Thanks everyone.  I wonder how different the food tastes if made on a Traiger (sp), or a $3000 custom rig.  It'd be fun to be able to attend a function, just to taste if it's the expensive rigs are really worth the money.
I know that the auto-feed/auto temp features make barbecuing easy.  But I don't really care about easy.  I mean, I build my fire configuration for what I'm cooking.  I light her up, put the food on, cover, set the vents, and walk away.  I don't touch anything again until I start checking the meat temperature.  The only time I've ever had to add more charcoal was when I was cooking a 22 lb. or above turkey.  Other than that, the initial charcoal load has been enough to cook the meal.  

Yesterday, at the picnic, there were old park grills on site.  I put charcoal in one and lit it off so that I could keep the pulled pork hot.  I worked perfectly, though the charcoal plate was badly rusted out.  It served its purpose.  That allowed me to use the Webber to grill foil-wrapped corn that someone had brought, and grill hot dogs to perfection, lightly browned and not burnt.  I just put the dogs to one side, not directly over the coals.  And by keeping the lid on, with vents half closed, it kept everything at just the right temperature with no fuss.

I'm beginning to think that I should have been a Webber Kettle salesman.

i do love my little $90 barbecue/grill.

Seeeeeeeya; Chief Longwind of the North


----------



## CraigC (Jul 21, 2013)

The 22 weber will do the trick if you know your fire. However, I don't think it would hold up to using wood as fuel. I like offset pits for that reason. You get what you pay for and after dealing with cheap long enough, you start to want quality. There aren't any American made, quality pits that start under $1,000.00 that I am aware of.

I like the fact that with a pit you test the skill of the pit master's fire control and knowledge. Just because you own a well built cooker doesn't mean you will be successful. I do believe that you can tell the difference between something cooked on a charcoal grill and wood chips vs being cooked on a wood burning pit.

Folks that use these fancy new cookers with probes and temperature controllers are not really BBQing, they are programming the food. Not much skill required for that.


----------



## Andy M. (Jul 21, 2013)

CraigC said:


> ...Folks that use these fancy new cookers with probes and temperature controllers are not really BBQing, they are programming the food. Not much skill required for that.

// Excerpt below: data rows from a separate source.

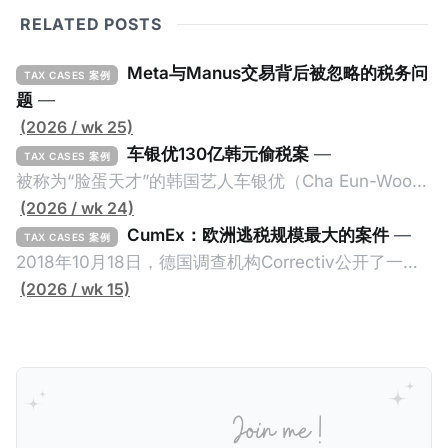
RELATED POSTS
Meta与Manus交易背后被忽略的税务问
TAX CASES 案例
题
—
(2026 / wk 25)
车银优130亿韩元偷税案
—
TAX CASES 案例
被称为“脸蛋天才”的韩国艺人车银优（Cha Eun-Woo，
原名：李东敏）以零瑕疵的完美人设著称。但是，在
(2026 / wk 24)
2026年1月，韩国国税厅的一纸追缴超过200亿韩元
CumEx：欧洲逃税规模最大的案件
—
TAX CASES 案例
（折合约8900万人民币）通知，将其推向了涉嫌逃避
2018年10月18日，德国调查机构Correctiv公开了一件
缴纳所得税的舆论风口浪尖。 经过事情发展多月，最后
跨越十多年及横跨多个国家的逃税案，涉税金额超过
(2026 / wk 15)
他公开表示“扛全责”，并补缴约130亿韩元（折合约
1500亿欧元（折合人民币1.2万亿）。Correctiv称事件
5800万人民币）的税款，创下了韩国艺人史上最高追
为《CumEx Files》（《CumEx 文件》），涉及超过百
缴税款的记录。虽然他已经公开承认错误，但这一风波
家金融机构，并引致了多家机构被起诉，部分甚至因而
已彻底重创其公众形象，导致多项高奢代言流产。不
破产。这一篇文章将会结合Correctiv、经合组织、
过，他不至于被“封杀”，2026年5月15日Netflix的奇幻
amaBhungane等国际组织的报告及文章，来给大家剖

The means you use to help you control temperature in a smoker shouldn't be the determining factor of whether or not you are BBQing.  There's nothing wrong with using tools to make a job easier.  If that opens up Q'ing to less skilled folks, I don't see that as something to be scoffed at.


----------



## CraigC (Jul 21, 2013)

Andy M. said:


> The means you use to help you control temperature in a smoker shouldn't be the determining factor of whether or not you are BBQing. There's nothing wrong with using tools to make a job easier. If that opens up Q'ing to less skilled folks, I don't see that as something to be scoffed at.


 
Everybody has their opinion. If you think programming food is BBQ, good on ya.


----------



## GotGarlic (Jul 21, 2013)

CraigC said:


> Everybody has their opinion. If you think programming food is BBQ, good on ya.

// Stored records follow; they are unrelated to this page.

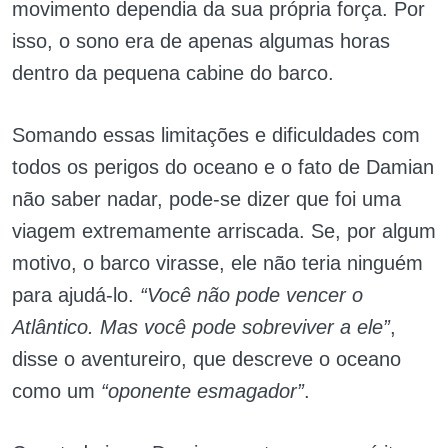
movimento dependia da sua própria força. Por
isso, o sono era de apenas algumas horas
dentro da pequena cabine do barco.
Somando essas limitações e dificuldades com
todos os perigos do oceano e o fato de Damian
não saber nadar, pode-se dizer que foi uma
viagem extremamente arriscada. Se, por algum
motivo, o barco virasse, ele não teria ninguém
para ajudá-lo.
“Você não pode vencer o
Atlântico. Mas você pode sobreviver a ele”
,
disse o aventureiro, que descreve o oceano
como um
“oponente esmagador”
.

Sometimes the hard way isn't the best way. Sometimes it's just hard. The goal is to have a delicious end result.


----------



## Chief Longwind Of The North (Jul 22, 2013)

GotGarlic said:


> Sometimes the hard way isn't the best way. Sometimes it's just hard. The goal is to have a delicious end result.



+1

My point is that the majority of us can't justify a $1000 BBQ rig.  My $90 Webber would be a stretch for me right now.  Though the price of living has continued to climb, I haven't had a pay raise, not even a c.o.l. raise in about 6 years, and don't see one coming any time soon.  I can build a wood fire in the Webber, if I so choose.  Charcoal is just easier to come by.  The smoke still comes from local hardwood that has been laid over the charcoal.  The charcoal is merely the heat source.  And lets face it, whether it comes from the embers of a fire pit, charcoal, gas, or electricity, heat is heat.  Flavor, texture, and moisture content, in other words, end-result, comes from the correct application of the correct amount of heat, and proper preparation of the food.  I truly believe that if newspaper were my only fuel source, I could make some pretty decent food from it.  It is after all, made from the same material as wood.  I would simply need to control the burn rate, and ash movement.

Any kind of fire cooks by two methods, radiation, and convection.  Cooking directly over hot coals, be they from charcoal, or wood, creates intense thermal radiation, and is the primary mechanism for transferring heat energy into the food.  Typically, any fat drips onto the heat source, burns rapidly while creating smoke, and that smoke adds flavor to the food.

If I cover the coals with wood, I block the radiant heat and create an enclosed space of hot, moving air.  The heat is transferred into the food by absorbing heat from the hot air, convection cooking.  And as the wood smolders, it creates wood smoke, which has a completely different flavor than does fat-smoke.  With either method, the smoke particulate  deposits on the food, and flavors it.  

I agree that mastering a fire pit is an art.  You have to know what kind of wood to use for the flavor you want, and maintain temperature control as well.  You also need to know how to prep the food, and what to do with it as it's cooking.  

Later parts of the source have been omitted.